If there’s an emotional basis to the famous passage from the last book of Republic where Plato has Socrates speak of the ancient quarrel between poetry and philosophy, that’s what it seems likely to me to be: Plato sees how powerful his own education, centering on homeric epic, has been in determining the way he looks at and acts in the world, and is mad at the figure who perpetrated it. He’s frustrated that it was so hard for Socrates, and is so hard for him to think past that education into the new philosophical world that he wants to create in memory of Socrates. He envies, perhaps most of all, Homer’s seemingly ineluctable control over the ruleset of the cave-culture game within which the Athenians have risen to power, fallen from it, and finally ended up in a cultural position that Plato must have regarded as going nowhere.

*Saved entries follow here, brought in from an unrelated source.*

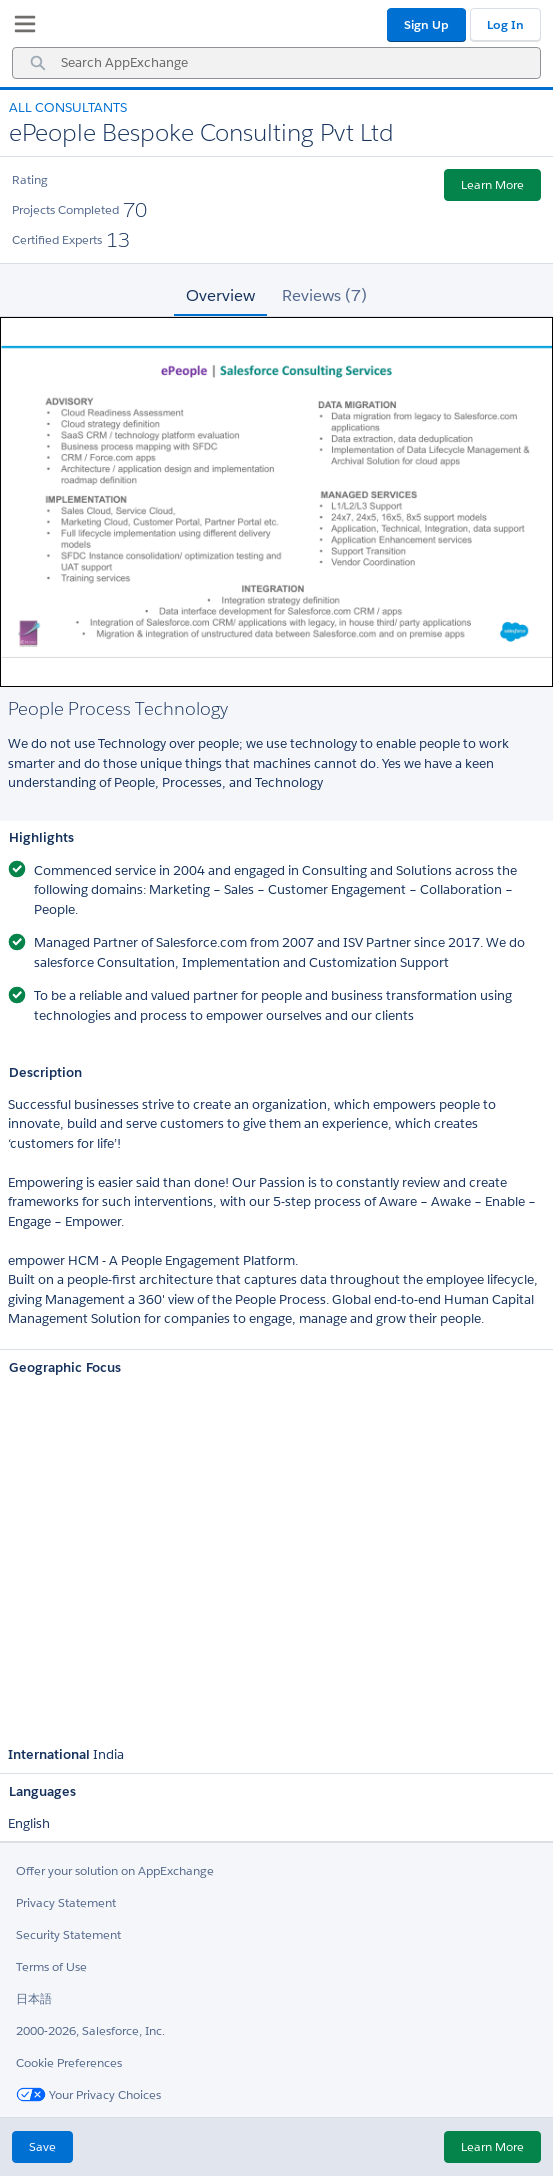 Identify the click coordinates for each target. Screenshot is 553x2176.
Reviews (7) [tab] (324, 295)
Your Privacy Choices (88, 2094)
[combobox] (276, 63)
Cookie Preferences (69, 2062)
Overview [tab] (220, 295)
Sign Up (426, 24)
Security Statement (68, 1934)
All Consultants (68, 107)
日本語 (34, 1998)
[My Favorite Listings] (20, 28)
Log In (505, 24)
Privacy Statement (66, 1902)
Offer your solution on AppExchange (115, 1870)
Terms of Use (51, 1966) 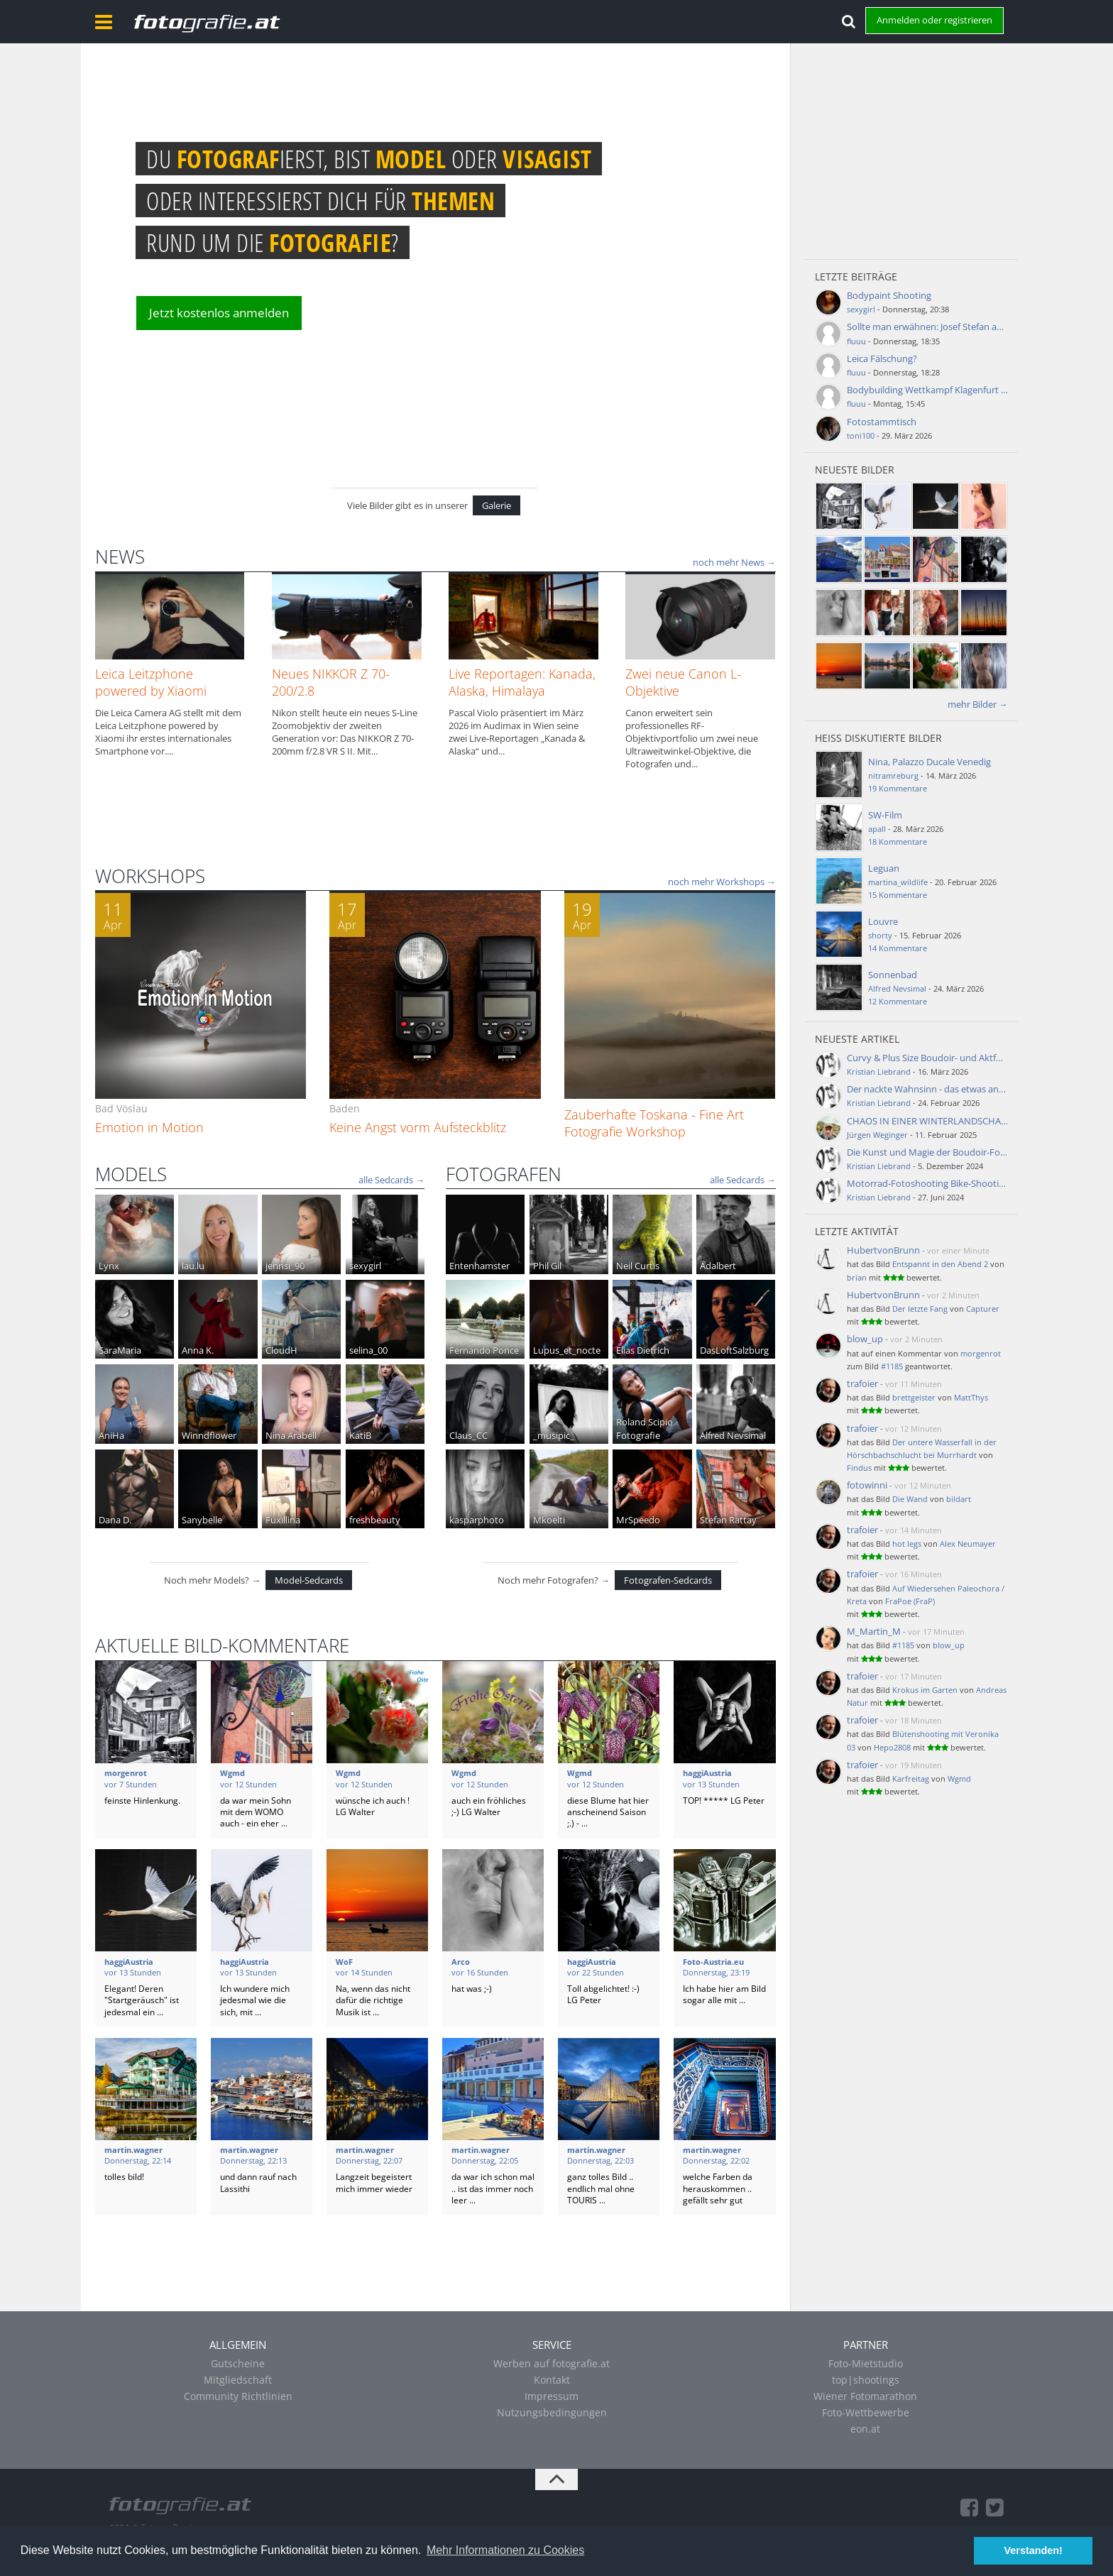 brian (857, 1277)
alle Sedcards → (391, 1179)
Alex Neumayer (968, 1543)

This is, I think, the way game-designers hate games like HALO and BioShock, even as they often play them to death, and enjoy “hating on” them in every conceivable corner of the internet. Maybe in that very modern, fanboyish sense of the word “hate,” I was on target in my post--Plato is a Socrates fanboy, and he’s jealous of Socrates’ indie cred. So perhaps a more accurate formulation would have been “Plato was jealous of philosophy’s cultural credibility”--the game that he was designing, a game perhaps on best display in the middle to late dialogues, above all Republic, Timaeus, and Critias, needed to establish itself, just as the books of Herodotus and Thucydides sought to establish themselves, in contradistinction to the hegemonic game of “Homer.”
Remember that “jealousy” and “envy,” when used properly, are different, though related, emotions: we’re envious of what we don’t have (that we may have it), but jealous of what we do (that we may keep it): Plato’s emotion, such as it was, was perhaps the feeling that the grand practomime of philosophy could not but be under siege from the apparently grand practomime of epic.